This  review of Canadian Bolsheviks and of the CPCs official history, was published in The Globe and Mail, May 1, 1982. William Rodney was a professor of History at Royal Roads in Victoria BC, and  the author of Soldiers Of The International: A History Of The Communist Party Of Canada, 1919-1929.

Canadian Communists
Canadian Communists as a homegrown product of the workers or as a border guard of the Soviet Union

Canada’s Party of Socialism: A History of The Communist Party of Canada 1921-1976, Edited By Gerry Van Houten. Progress Books, 319 pages, $29.95 (cloth), $14:95 (paper)

Canadian Bolsheviks: The Early Years of the Communist Party In Canada. by Ian Angus. Pathfinder Press, 404 pages, $33 (cloth), $9.95 (paper)

Review By William Rodney

Canada’s Party Of Socialism is the Communist Party of Canada’s latest and most sophisticated attempt to tell its story. Written under the supervision of a history commission which included the present general secretary and five prominent old-guard members, the work is intended to "unmask falsifiers of working-class history," and to counter revisionists who "desire socialism without working-class power, without the sure guidelines of Marxism-Leninism."

Its mandate established, the book argues that the CPC is a truly home-grown product which emerged from trade union development and working-class awareness created by socialist organizations prior to the First World War. In hewing to its thesis, however, the book invariably runs afoul of its links with the Soviet Union and "the historical significance of existing socialism in the Soviet Union." Thus, in a nod to historical scholarship, the role of the Communist International (Comintern) in the party’s formation is acknowledged but minimized; there is no mention of Comintern representatives Kallervo Manner and Andre Marty who came to Canada in the thirties to arbitrate disputes between the CPC’s leadership and its auxiliaries.
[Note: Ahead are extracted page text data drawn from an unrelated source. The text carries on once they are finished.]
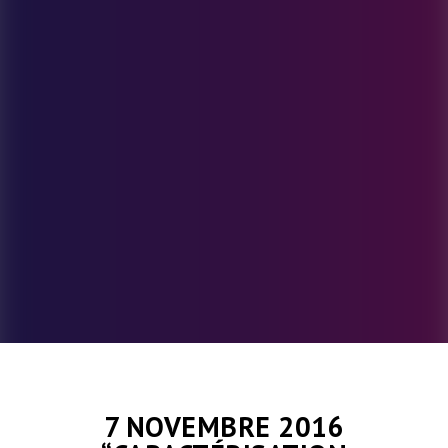
7 NOVEMBRE 2016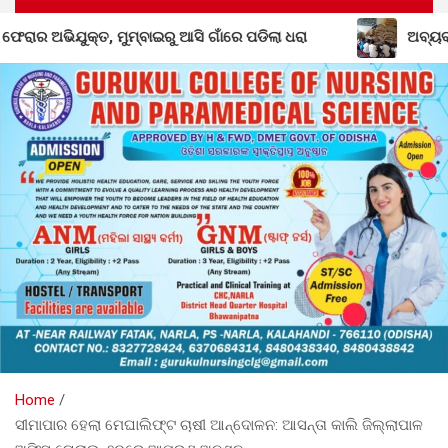
 ପଡିଲା ଧରା
ଅବ୍ୟବସ୍ଥାରେ ଡ଼ୁମେରପଡା ପ୍ରାଥମିକ ବିଦ୍ୟାଳୟ:
Home
ସୀମାପାର ହେଲା ମେଘାଲିଫ୍ଟ ଚାଷୀ ଆନ୍ଦୋଳନ: ଆସନ୍ତା କାଲି ଜିଲ୍ଲାପାଳ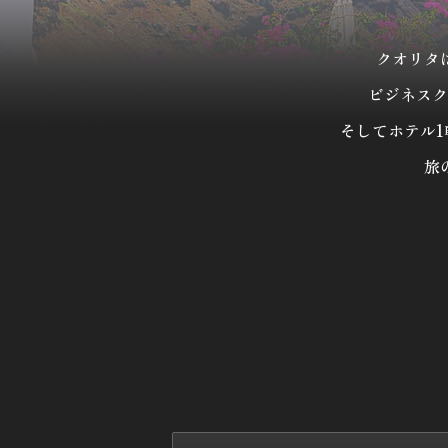
クオリタ
ビジネスク
そしてホテル
旅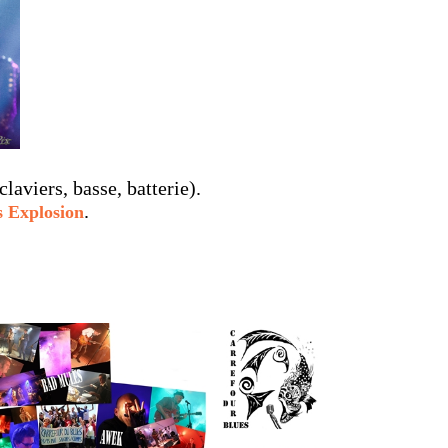
laviers, basse, batterie).
.
 Explosion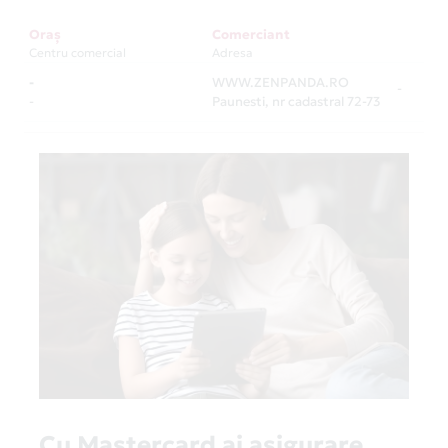
Oraș
Comerciant
Centru comercial
Adresa
-
WWW.ZENPANDA.RO
-
-
Paunesti, nr cadastral 72-73
Cu Mastercard ai asigurare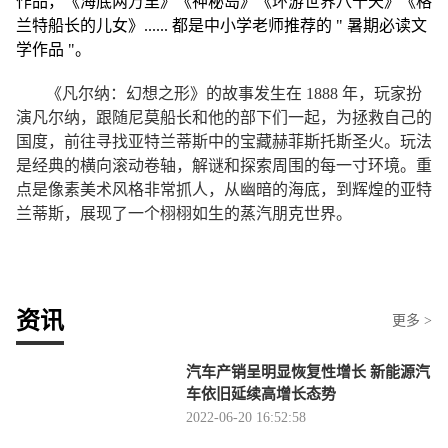
作品，《海底两万里》《神秘岛》《环游世界八十天》《格
兰特船长的儿女》...... 都是中小学老师推荐的 " 暑期必读文
学作品 "。
《凡尔纳：幻想之形》的故事发生在 1888 年，玩家扮
演凡尔纳，跟随尼莫船长和他的部下们一起，为拯救自己的
国度，前往寻找亚特兰蒂斯中的宝藏赫菲斯托斯圣火。玩法
是经典的横向滚动卷轴，解谜和探索周围的每一寸环境。重
点是像素美术风格非常抓人，从幽暗的海底，到辉煌的亚特
兰蒂斯，展现了一个栩栩如生的蒸汽朋克世界。
资讯
更多 >
汽车产销呈明显恢复性增长 新能源汽
车依旧延续高增长态势
2022-06-20 16:52:58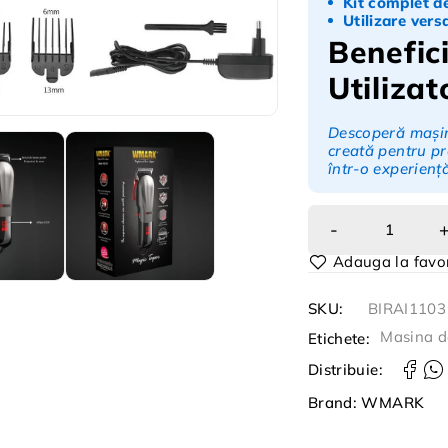
Kit complet de
Utilizare versa
Benefici
Utilizat
Descoperă mașin
creată pentru pr
într-o experien
SKU:
BIRAI1103
Masina d
Etichete:
Distribuie:
Brand:
WMARK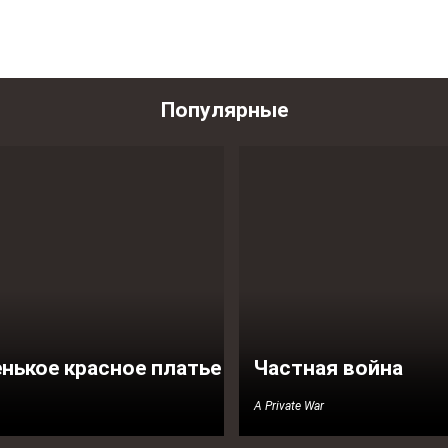
Популярные
нькое красное платье
Частная война
A Private War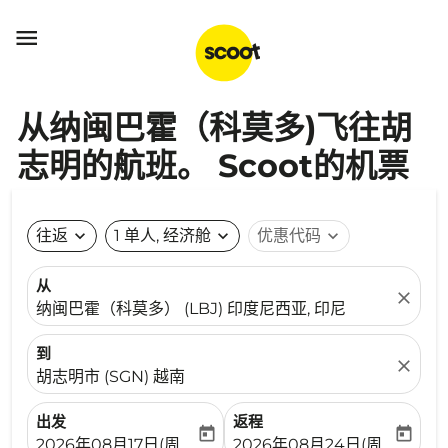

从纳闽巴霍（科莫多)飞往胡
志明的航班。 Scoot的机票
往返
expand_more
1 单人, 经济舱
expand_more
优惠代码
expand_more
从
close
纳闽巴霍（科莫多） (LBJ) 印度尼西亚, 印尼
到
close
胡志明市 (SGN) 越南
出发
返程
today
today
fc-booking-departure-date-aria-label
fc-booking-return-date-ari
2026年08月17日(周一)
2026年08月24日(周一)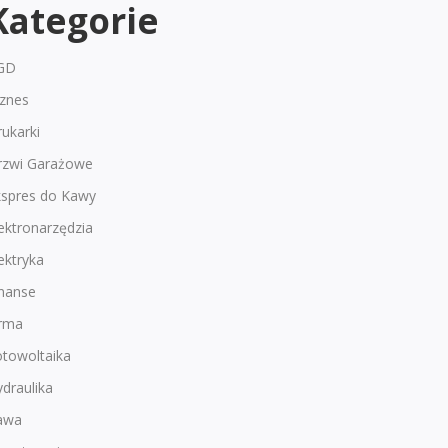
Kategorie
GD
iznes
ukarki
rzwi Garażowe
kspres do Kawy
ektronarzędzia
ektryka
inanse
irma
otowoltaika
draulika
awa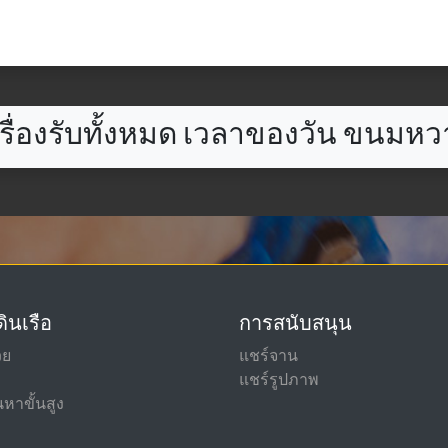
รื่องรับทั้งหมด เวลาของวัน ขนมห
ินเรือ
การสนับสนุน
วย
แชร์จาน
แชร์รูปภาพ
หาขั้นสูง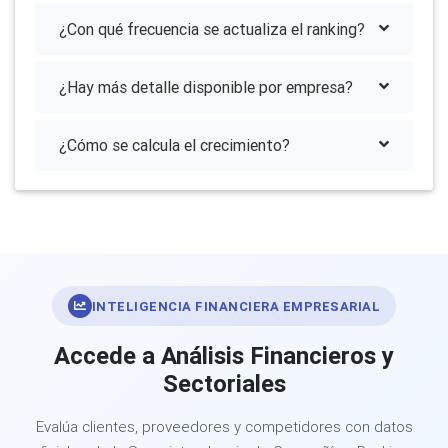
¿Con qué frecuencia se actualiza el ranking?
¿Hay más detalle disponible por empresa?
¿Cómo se calcula el crecimiento?
INTELIGENCIA FINANCIERA EMPRESARIAL
Accede a Análisis Financieros y
Sectoriales
Evalúa clientes, proveedores y competidores con datos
Similarly, the expulsions of party chairman Maurice Spector and general secretary Jack Macdonald at the end of the twenties are treated superficially, confirming that the heresies of Leon Trotsky and Jay Lovestone are still sensitive ideological subjects.
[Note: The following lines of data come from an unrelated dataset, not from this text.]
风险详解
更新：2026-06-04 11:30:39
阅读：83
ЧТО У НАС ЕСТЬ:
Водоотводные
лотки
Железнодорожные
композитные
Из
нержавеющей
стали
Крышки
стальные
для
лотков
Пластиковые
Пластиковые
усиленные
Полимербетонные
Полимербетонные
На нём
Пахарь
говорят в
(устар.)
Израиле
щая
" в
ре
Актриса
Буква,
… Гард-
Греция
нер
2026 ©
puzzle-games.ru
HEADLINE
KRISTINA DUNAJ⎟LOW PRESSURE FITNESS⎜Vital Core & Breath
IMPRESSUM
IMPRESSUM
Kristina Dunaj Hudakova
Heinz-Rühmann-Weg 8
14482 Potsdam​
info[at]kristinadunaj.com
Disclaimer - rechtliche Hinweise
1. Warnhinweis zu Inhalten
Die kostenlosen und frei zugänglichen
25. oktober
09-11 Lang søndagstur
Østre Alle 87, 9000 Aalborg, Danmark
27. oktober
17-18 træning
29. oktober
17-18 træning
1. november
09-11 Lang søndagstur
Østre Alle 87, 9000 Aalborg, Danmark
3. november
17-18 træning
Predictably, Tim Buck’s emergence in 1930 as party leader and the architect of the CPC’s subsequent transformation is considered a victory for socialism. Again, despite the book’s attempts to put a Canadian face on policies followed by the CPC during and since the thirties ("bolshevization," "class against class," its stand during the Spanish Civil War, the endorsement of the Molotov-Ribbentrop pact and its postwar positions on imperialism, NATO and the United States), the book confirms yet again the party’s unquestioning accordance to Kremlin. requirements. Stalin, too, is rehabilitated in’ compliance with current Soviet practice. As a result, in approach and style the book roads like a compendium of resolutions discussed and approved at party conventions.

To its credit, the book touches upon controversial issues to a greater extent than previous party-sponsored publications. The Igor Gouzenko revelations of Soviet espionage, the dispatch in 1967 of a party commission to the Soviet Union to investigate charges of Russification of the Ukraine, and the Soviet suppression of Hungary and Czechoslovakia are briefly discussed and pronounced upon to the CPC’s consistent advantage. Again, individuals who broke with the party are noted minimally and only as necessity requires. Others, such as Rev. James G. Endicott, who gave the party much comfort and service for so long through his efforts in the World Peace Council, are not listed.
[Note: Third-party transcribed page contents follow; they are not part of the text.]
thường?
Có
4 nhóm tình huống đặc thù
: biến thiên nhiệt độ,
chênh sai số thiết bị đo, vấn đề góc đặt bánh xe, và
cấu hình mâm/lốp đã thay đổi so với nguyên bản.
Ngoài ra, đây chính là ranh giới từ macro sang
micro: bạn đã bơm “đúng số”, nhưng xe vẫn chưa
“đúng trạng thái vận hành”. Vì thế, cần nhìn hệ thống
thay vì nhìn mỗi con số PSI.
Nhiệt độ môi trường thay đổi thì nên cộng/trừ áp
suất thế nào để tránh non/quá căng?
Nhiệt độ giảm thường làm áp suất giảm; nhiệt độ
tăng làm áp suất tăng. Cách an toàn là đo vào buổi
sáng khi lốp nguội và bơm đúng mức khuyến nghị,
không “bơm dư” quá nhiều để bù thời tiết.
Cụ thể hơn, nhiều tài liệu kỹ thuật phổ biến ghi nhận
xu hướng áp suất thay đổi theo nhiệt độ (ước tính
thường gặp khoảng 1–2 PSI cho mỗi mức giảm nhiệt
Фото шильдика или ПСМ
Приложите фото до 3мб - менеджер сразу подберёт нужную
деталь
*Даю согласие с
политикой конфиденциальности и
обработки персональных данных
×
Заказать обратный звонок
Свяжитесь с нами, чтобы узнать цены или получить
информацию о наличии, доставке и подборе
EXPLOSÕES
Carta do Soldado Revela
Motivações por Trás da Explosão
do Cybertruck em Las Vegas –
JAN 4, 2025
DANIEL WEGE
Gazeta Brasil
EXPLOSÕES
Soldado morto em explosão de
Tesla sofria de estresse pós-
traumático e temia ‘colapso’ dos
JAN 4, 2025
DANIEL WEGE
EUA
The book contains many photographs of party members and groups, most of them not previously published. Significantly, there is no bibliography. Instead, the book rests its case on references drawn overwhelmingly from’ the party archives and approved secondary sources which are listed at the end of each chapter. Sadly, despite its claims, an accurate account of the CPC’s history and its place in Canadian society still remains to be written.

Canadian Bolsheviks

Like its party counterpart, Canadian Bolsheviks is also based on a thesis. Ian Angus, a professed Marxist, is convinced that the CPC was transformed at the end of its first decade from a genuinely revolutionary party into "a border guard of the Soviet Union." Until the leadership change triggered by Spector and Macdonald’s expulsions, the Canadian party, in his estimation, was an indigenous body truly dedicated to the cause of proletarian revolution. Although it accepted Comintern’s guidance, says Angus, the CPC took orders from no one. He maintains that after 1930, the CPC’s program and policies were determined "by the narrowly perceived diplomatic concerns of Soviet bureaucracy," not by Canadian working-class interests.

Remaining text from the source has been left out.